▶ **What you are asked to do**
Could you print all the entries below exactly as they appear, omitting the pictures?

Content starts

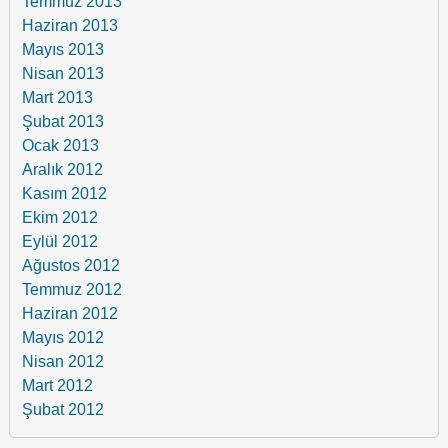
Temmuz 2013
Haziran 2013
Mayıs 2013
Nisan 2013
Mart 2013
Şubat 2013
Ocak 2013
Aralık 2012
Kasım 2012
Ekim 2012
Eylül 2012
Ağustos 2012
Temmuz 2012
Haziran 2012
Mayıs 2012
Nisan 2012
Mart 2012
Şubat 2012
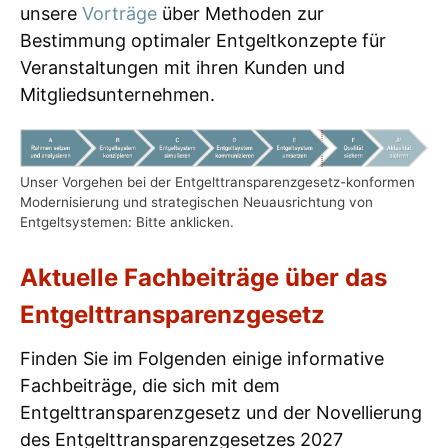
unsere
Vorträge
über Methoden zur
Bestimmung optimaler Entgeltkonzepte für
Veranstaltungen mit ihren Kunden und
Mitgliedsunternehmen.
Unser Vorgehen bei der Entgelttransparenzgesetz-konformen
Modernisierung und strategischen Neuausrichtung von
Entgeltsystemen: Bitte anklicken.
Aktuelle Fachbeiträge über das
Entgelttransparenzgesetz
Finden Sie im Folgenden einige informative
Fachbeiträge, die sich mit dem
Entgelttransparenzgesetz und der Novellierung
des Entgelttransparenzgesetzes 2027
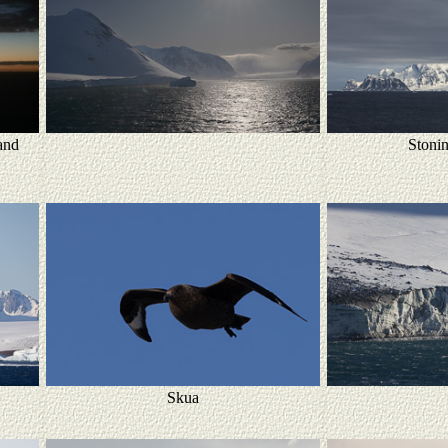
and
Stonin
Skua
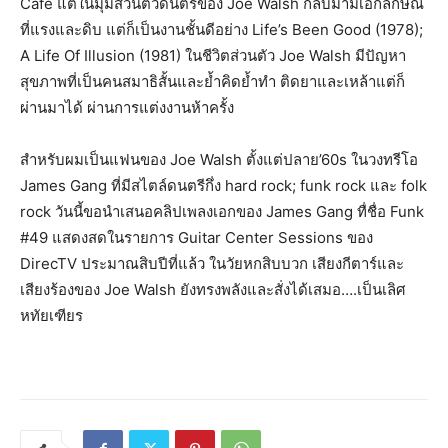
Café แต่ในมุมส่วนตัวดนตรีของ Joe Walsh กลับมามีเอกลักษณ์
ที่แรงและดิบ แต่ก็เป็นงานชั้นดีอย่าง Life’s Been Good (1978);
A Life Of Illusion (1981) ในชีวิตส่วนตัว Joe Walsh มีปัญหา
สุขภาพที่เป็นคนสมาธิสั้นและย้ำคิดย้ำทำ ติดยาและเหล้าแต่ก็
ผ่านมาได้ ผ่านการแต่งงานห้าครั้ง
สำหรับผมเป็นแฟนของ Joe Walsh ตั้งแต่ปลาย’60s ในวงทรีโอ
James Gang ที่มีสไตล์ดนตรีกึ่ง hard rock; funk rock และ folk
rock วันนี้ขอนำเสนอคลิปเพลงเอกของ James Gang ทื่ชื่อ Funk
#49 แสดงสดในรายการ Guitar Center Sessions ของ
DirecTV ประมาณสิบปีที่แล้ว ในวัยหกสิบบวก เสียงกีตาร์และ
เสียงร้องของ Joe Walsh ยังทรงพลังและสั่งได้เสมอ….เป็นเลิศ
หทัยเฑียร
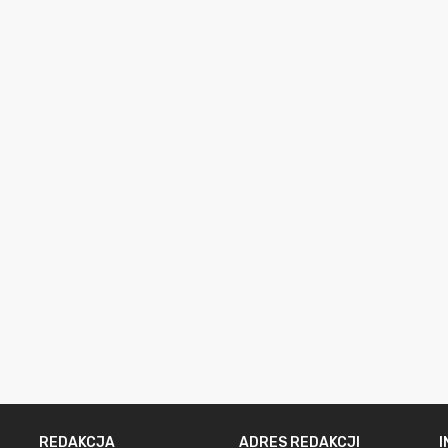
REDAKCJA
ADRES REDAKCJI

Content ends

▶ **Response area**
Temmuz 2013
Haziran 2013
Mayıs 2013
Nisan 2013
Mart 2013
Şubat 2013
Ocak 2013
Aralık 2012
Kasım 2012
Ekim 2012
Eylül 2012
Ağustos 2012
Temmuz 2012
Haziran 2012
Mayıs 2012
Nisan 2012
Mart 2012
Şubat 2012
unsere
Vorträge
über Methoden zur
Bestimmung optimaler Entgeltkonzepte für
Veranstaltungen mit ihren Kunden und
Mitgliedsunternehmen.
Unser Vorgehen bei der Entgelttransparenzgesetz-konformen
Modernisierung und strategischen Neuausrichtung von
Entgeltsystemen: Bitte anklicken.
Aktuelle Fachbeiträge über das
Entgelttransparenzgesetz
Finden Sie im Folgenden einige informative
Fachbeiträge, die sich mit dem
Entgelttransparenzgesetz und der Novellierung
des Entgelttransparenzgesetzes 2027
and
Stonin
Skua
Café แต่ในมุมส่วนตัวดนตรีของ Joe Walsh กลับมามีเอกลักษณ์
ที่แรงและดิบ แต่ก็เป็นงานชั้นดีอย่าง Life’s Been Good (1978);
A Life Of Illusion (1981) ในชีวิตส่วนตัว Joe Walsh มีปัญหา
สุขภาพที่เป็นคนสมาธิสั้นและย้ำคิดย้ำทำ ติดยาและเหล้าแต่ก็
ผ่านมาได้ ผ่านการแต่งงานห้าครั้ง
สำหรับผมเป็นแฟนของ Joe Walsh ตั้งแต่ปลาย’60s ในวงทรีโอ
James Gang ที่มีสไตล์ดนตรีกึ่ง hard rock; funk rock และ folk
rock วันนี้ขอนำเสนอคลิปเพลงเอกของ James Gang ทื่ชื่อ Funk
#49 แสดงสดในรายการ Guitar Center Sessions ของ
DirecTV ประมาณสิบปีที่แล้ว ในวัยหกสิบบวก เสียงกีตาร์และ
เสียงร้องของ Joe Walsh ยังทรงพลังและสั่งได้เสมอ….เป็นเลิศ
หทัยเฑียร
REDAKCJA
ADRES REDAKCJI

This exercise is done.